## Problem requirements
When copying the entries below, leave out every picture and keep the rest exact.

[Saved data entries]

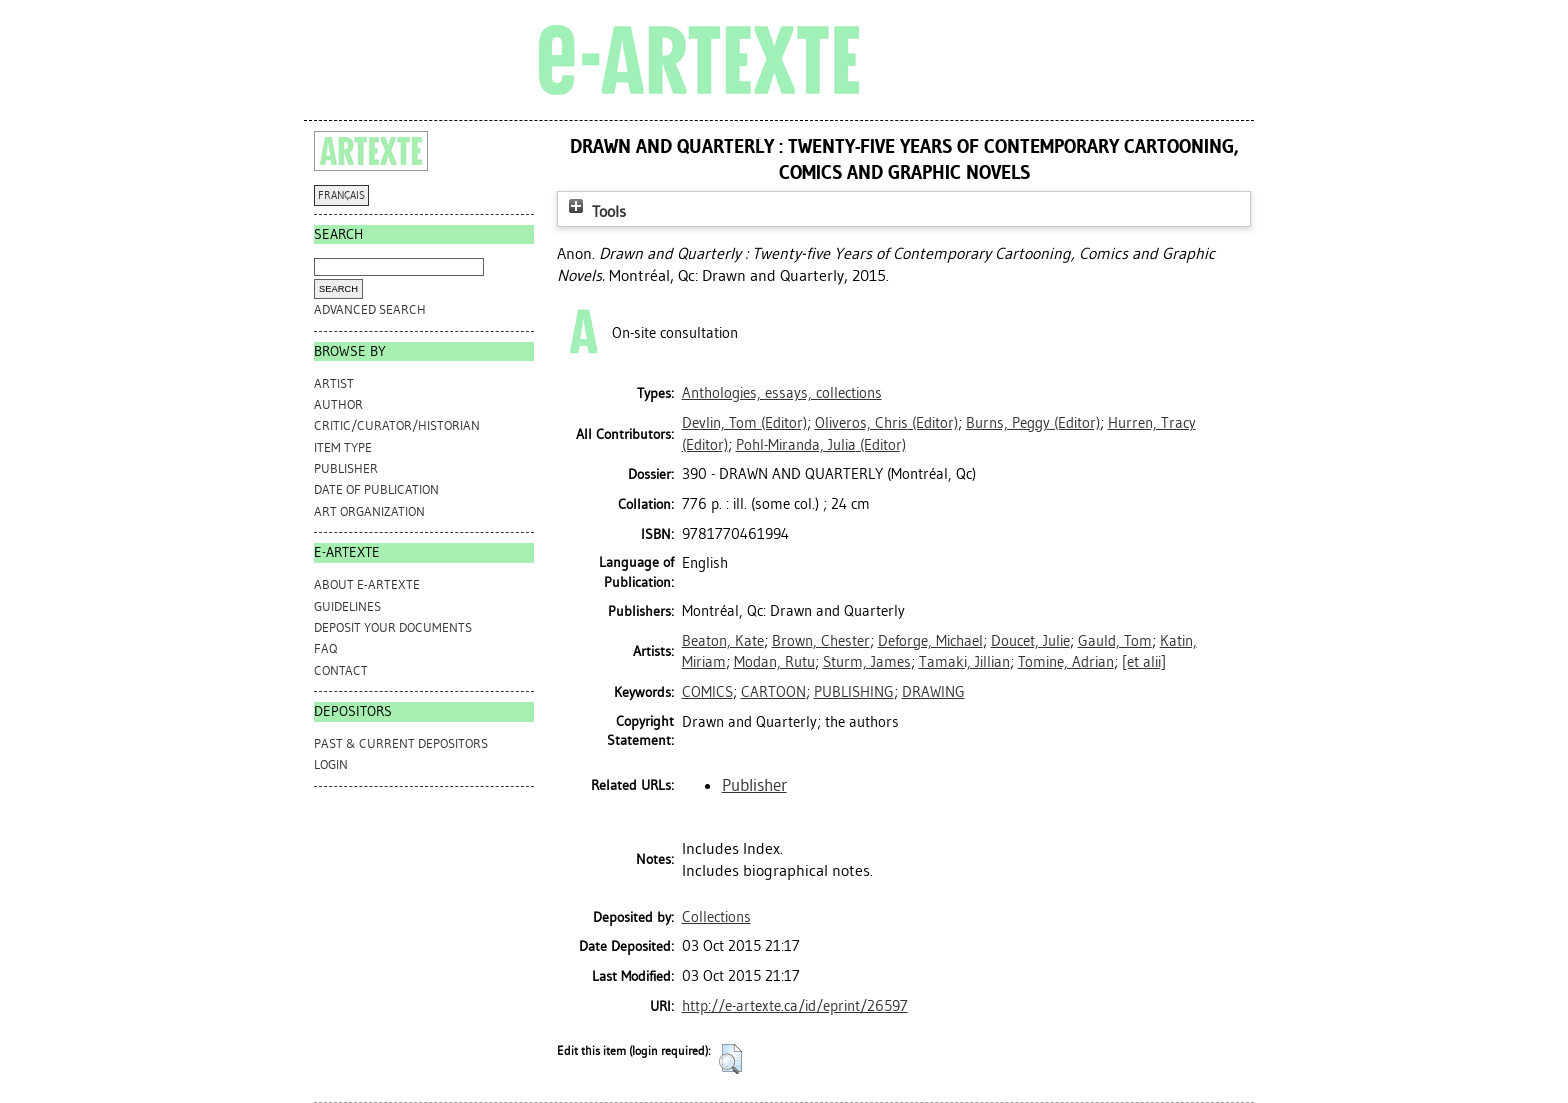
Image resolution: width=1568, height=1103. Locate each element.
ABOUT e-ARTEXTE (367, 584)
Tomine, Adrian (1066, 662)
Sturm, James (867, 662)
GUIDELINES (347, 606)
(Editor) (744, 423)
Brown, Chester (821, 641)
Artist (334, 383)
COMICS (707, 692)
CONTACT (341, 670)
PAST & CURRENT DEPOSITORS (401, 743)
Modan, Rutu (774, 662)
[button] (730, 1059)
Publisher (346, 468)
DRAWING (933, 692)
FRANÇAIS (341, 195)
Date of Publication (376, 489)
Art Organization (369, 511)
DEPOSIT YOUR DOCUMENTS (393, 627)
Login (331, 764)
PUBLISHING (854, 692)
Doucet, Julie (1030, 641)
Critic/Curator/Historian (397, 425)
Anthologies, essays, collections (782, 393)
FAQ (325, 648)
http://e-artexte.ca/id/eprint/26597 (795, 1006)
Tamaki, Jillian (964, 662)
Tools (595, 211)
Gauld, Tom (1115, 641)
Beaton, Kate (723, 641)
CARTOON (773, 692)
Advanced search (370, 309)
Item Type (343, 447)
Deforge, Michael (930, 641)
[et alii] (1144, 662)
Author (338, 404)
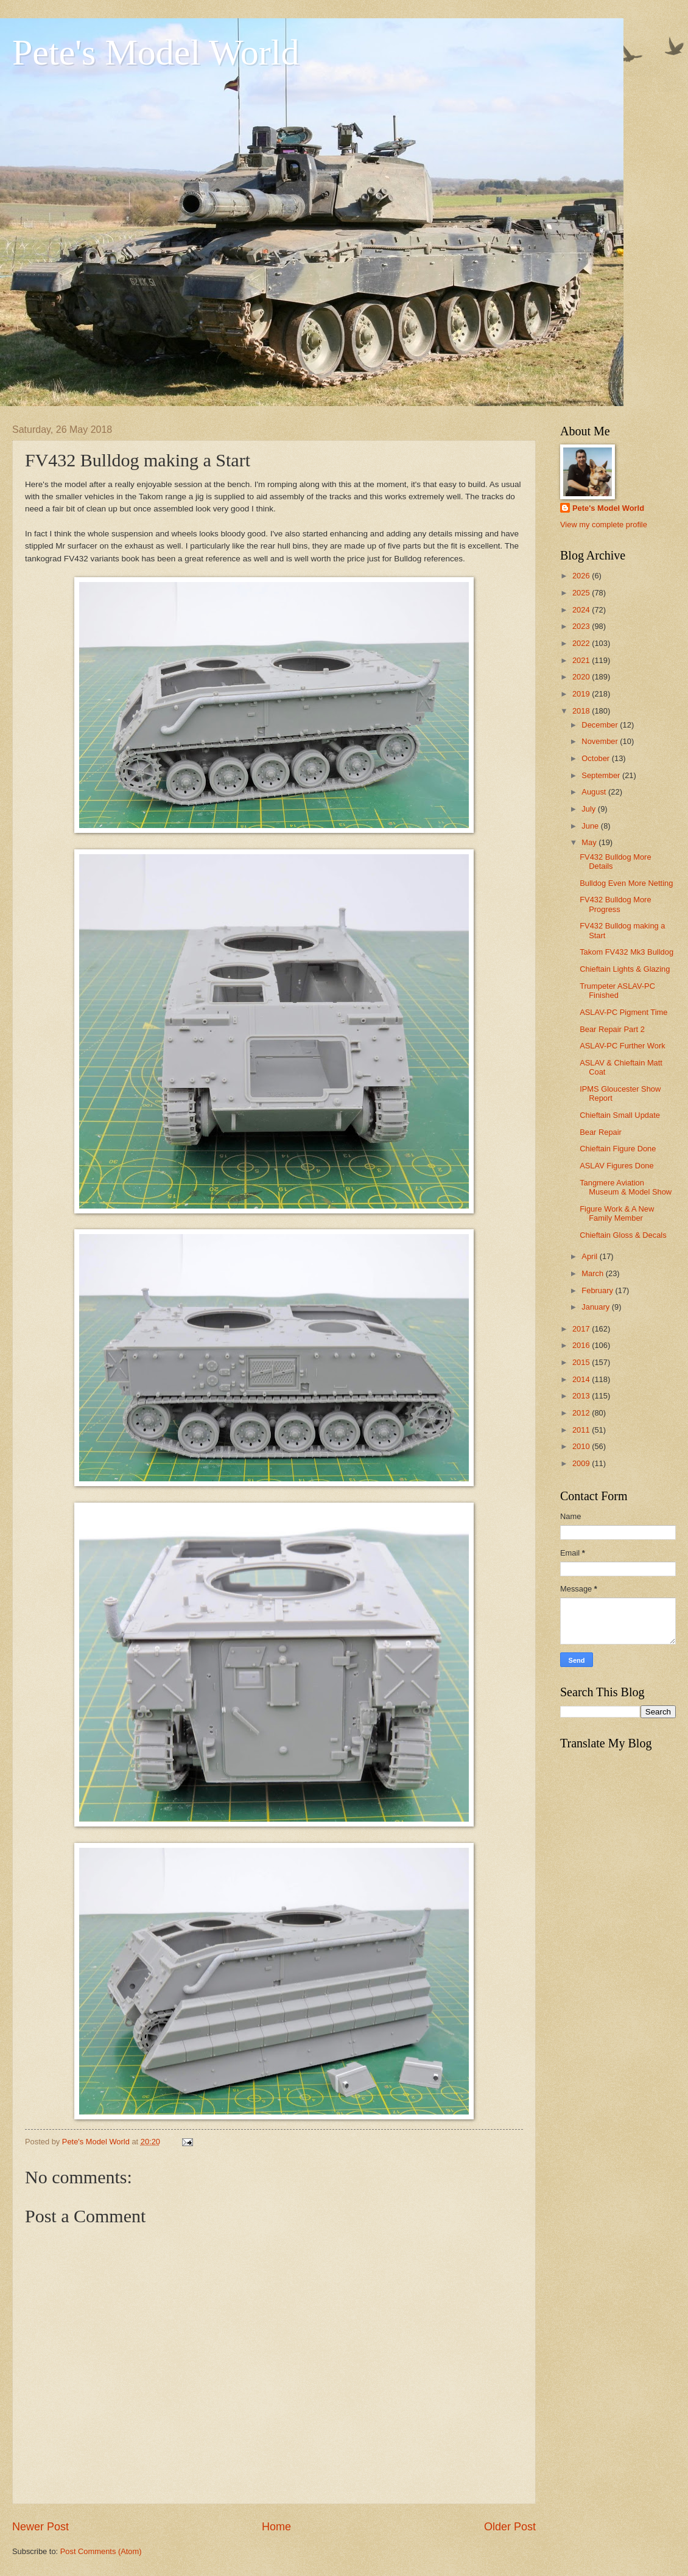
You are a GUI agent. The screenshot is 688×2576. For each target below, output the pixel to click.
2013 (582, 1395)
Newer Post (40, 2527)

## Exercise response
Image resolution: width=1568, height=1103. Locate each element.
ABOUT e-ARTEXTE (367, 584)
Tomine, Adrian (1066, 662)
Sturm, James (867, 662)
GUIDELINES (347, 606)
(Editor) (744, 423)
Brown, Chester (821, 641)
Artist (334, 383)
COMICS (707, 692)
CONTACT (341, 670)
PAST & CURRENT DEPOSITORS (401, 743)
Modan, Rutu (774, 662)
[button] (730, 1059)
Publisher (346, 468)
DRAWING (933, 692)
FRANÇAIS (341, 195)
Date of Publication (376, 489)
Art Organization (369, 511)
DEPOSIT YOUR DOCUMENTS (393, 627)
Login (331, 764)
PUBLISHING (854, 692)
Doucet, Julie (1030, 641)
Critic/Curator/Historian (397, 425)
Anthologies, essays, collections (782, 393)
FAQ (325, 648)
http://e-artexte.ca/id/eprint/26597 (795, 1006)
Tamaki, Jillian (964, 662)
Tools (595, 211)
Gauld, Tom (1115, 641)
Beaton, Kate (723, 641)
CARTOON (773, 692)
Advanced search (370, 309)
Item Type (343, 447)
Deforge, Michael (930, 641)
[et alii] (1144, 662)
Author (338, 404)
You are a GUI agent. The screenshot is 688×2576. For each target below, output the pixel to click.
2013 (582, 1395)
Newer Post (40, 2527)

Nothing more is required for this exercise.